Ruby asked Doug to drive them home. He tried to keep the pleased look off his face, being graced with the privilege of driving Ruby’s beloved Westie, but she caught it. Smiled back at him. “Wow. What a day.”
“Do you want to go now? To see her?”
“No. I need to regroup. Annie says she wants to give her a little notice anyway. She’s in good health, but the shock of seeing her long-lost child might be hard on the heart. So, tomorrow.”
“Will your sister, Annie, be there?”
“I thought she would, but believe it or not, she’s a second-grade teacher; school day tomorrow.”
“I’d take it off. If you wanted me there.”
Ruby puts her hand over his. “Thank you, but I think this first meeting needs to be just us.”
The Hitchhiker settles herself into a curl on Ruby’s lap, puzzled but pleased to have Ruby in that seat instead of in the lap-forbidden driver’s seat. She makes the most of it, letting Ruby know that she likes the new relative they found. “Me too, little dog, me too.”
The yellow of the little Hobbit house is warm in the fall sunshine, more butter than lemon. Details of the decorative gingerbread trim, picked out in bright white, reveal curlicues and animal faces hidden within its pattern. The maple trees that front the yard are at the peak of their colors, even though most other foliage has faded by now. Red, gold, orange. Ruby pulls her rumbling Westfalia into the driveway of the house she has so often admired. She remembers the expression: heart beating like a trip hammer, but this is the first time she understands what that means.
The Hitchhiker is staring at her. Brown orbs reflecting her own face back to her. Ruby slides a moist palm across the dog’s domed head. Waits for the connection to kick in. She is not disappointed. “What you have been hunting for is here.”
In her mind’s eye she detects all the things that this little dog considers good: the heft of a marrow bone, the scent of meat, the feel of a soft cushion against which she can tuck herself. The satisfaction of catching a mouse even if it is actually a stuffed toy. But, most of all, Ruby detects the calming of a gentle hand stroking her back as she is now doing to the dog. She is calming now. Her heart rate is slowing. You cannot really die of getting your most fervent desire.
Last night, when she called Sabine to tell her the news, Sabine had cried. Cried in happiness, Ruby knew, pleased to tears that Ruby had finally gotten the central mystery of her life resolved. A thought comes to mind, as strong as any psychic vibe: They are now four generations. Her mother, Ruby and Annie, Sabine, and now Molly.
The dog pulls away from Ruby’s hands. Stands on the passenger seat to give herself a good shake. “Go. Now.”

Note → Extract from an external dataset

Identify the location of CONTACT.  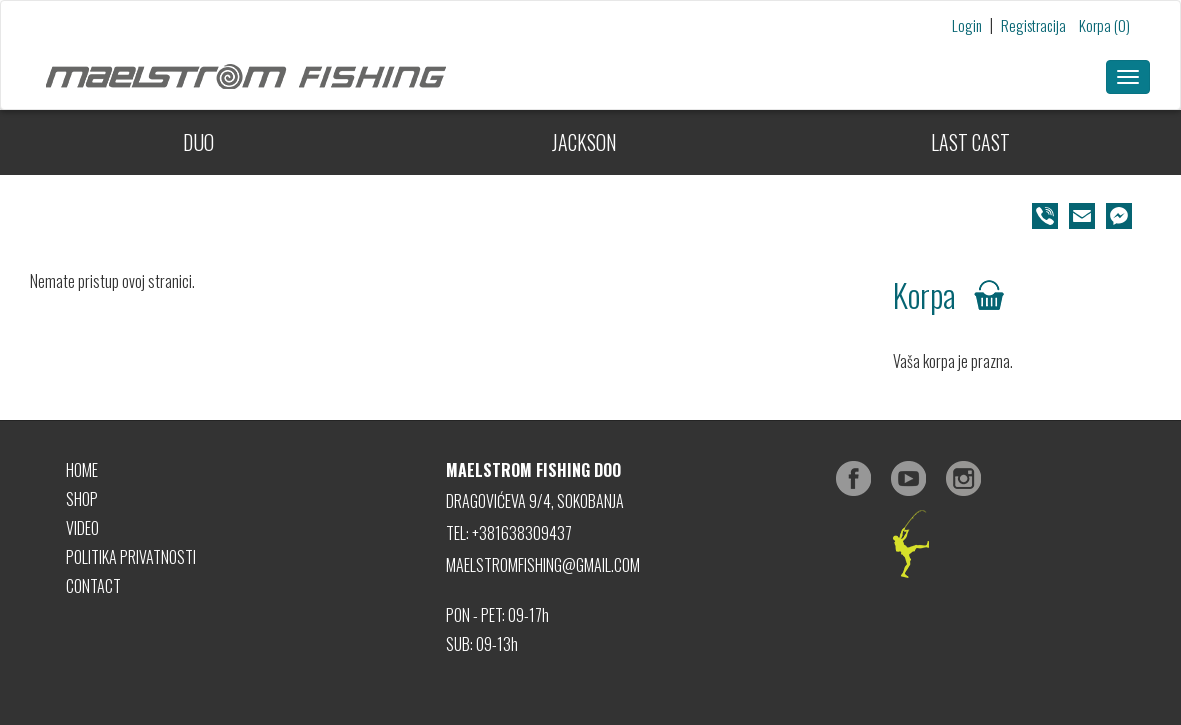
(93, 586).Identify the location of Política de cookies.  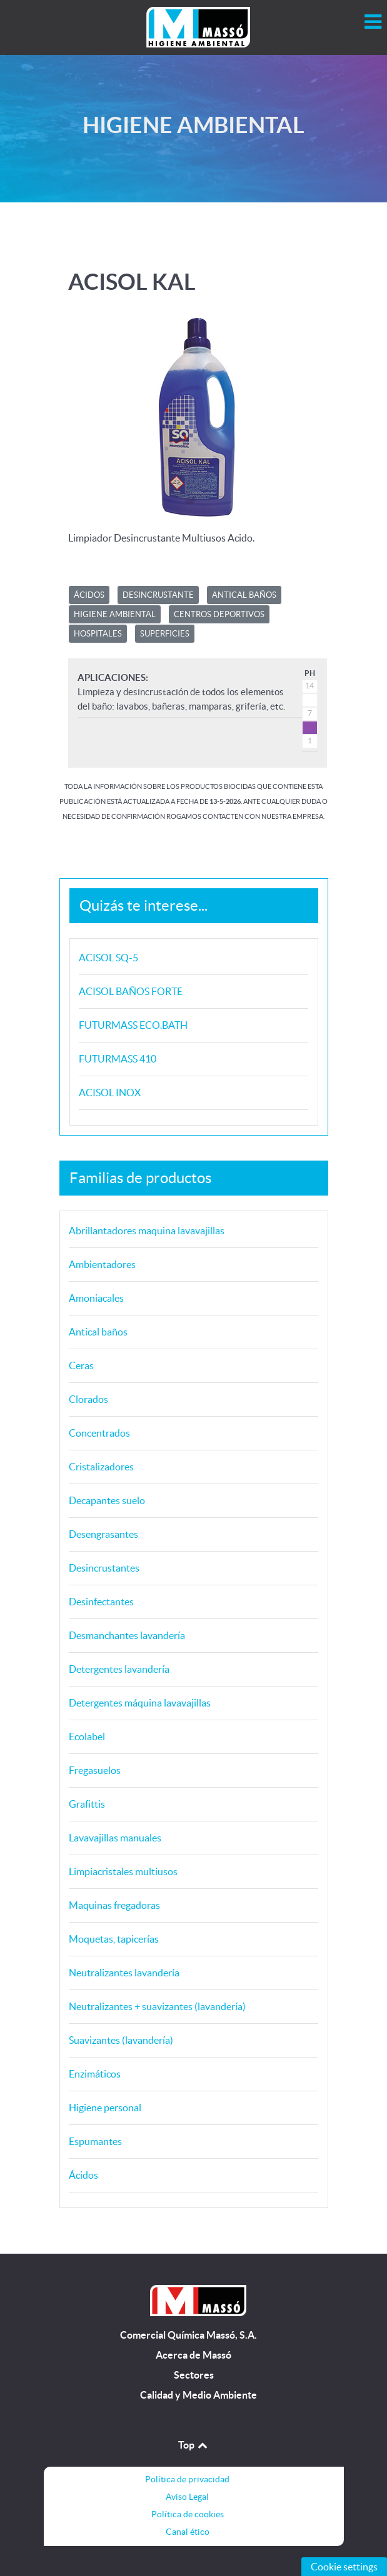
(187, 2514).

The woman who opens the door before Ruby can even reach for the bell is as Ruby has seen her in her dreams; as if the faceless ephemeral spirit has become corporeal. She is an older version of the rest of them, at least in height and eye color and faded-to-gray strawberry blond hair loosely knotted. No longer faceless, she is so very like Sabine or Annie or Molly down to the same little freckle decorating the corner of her mouth as it does Ruby’s.
“Hello, Pearl.”
“Hello, Ruby.”
Far from being a mystic apparition from an imagined past, this woman is very much a creature of now. No fortune-teller’s mother here, simply a woman whose own most intense desire has been fulfilled. Ruby looks into her mother’s eyes and sees her own longing fulfilled.
While the Hitchhiker watches from the open van window, the two women, mother and daughter, step into each other’s arms.
What I know is this: when human beings grow up, they do not leave behind their littermates or progenitors. It is a curious thing, this attachment they have based on the content of their blood. That my Ruby had not had her own mama close by is apparently unusual. Now that they have reunited, they are often in company with each other. I like Pearl’s little house. It has enough of a yard, especially way out back, much more than Doug’s little yard, or Boy’s. We all go for long walks. The humans keep up a steady patter of talk while I follow along or precede them so that I can make their way safe from vermin. Bunnies!
If I understood the concept of time, I would tell you how long it has been since that morning when Ruby pulled our van up to Pearl’s house. But I can only say that the seasons have gone from cool to cold to rainy to warm to hot. We have observed the weird day when children get treats by simply knocking on doors, the really nice feast people enjoy that accords even pups like me a nice dinner not involving kibble. Then the day when even the adult humans get excited about shredding paper and tossing it so that I had mouthfuls of it to shake and rend. Right now the air is redolent of fertile dirt, which is fun to bury things in, although neither Pearl nor Doug approve when I choose to bury things in their gardens.
We live with Doug now. An arrangement I am mostly all right with, although I do sometimes long for the days when it was just Ruby and me. But, well, she’s so much easier to read these days. The mystery that had kept her moving has gone away. She still jumps into the van and we go spend a day or two as we once did, meeting people and their pets, talking and solving problems. But we don’t stay away. I can trust Ruby to bring us back to our territory. And that’s what I know.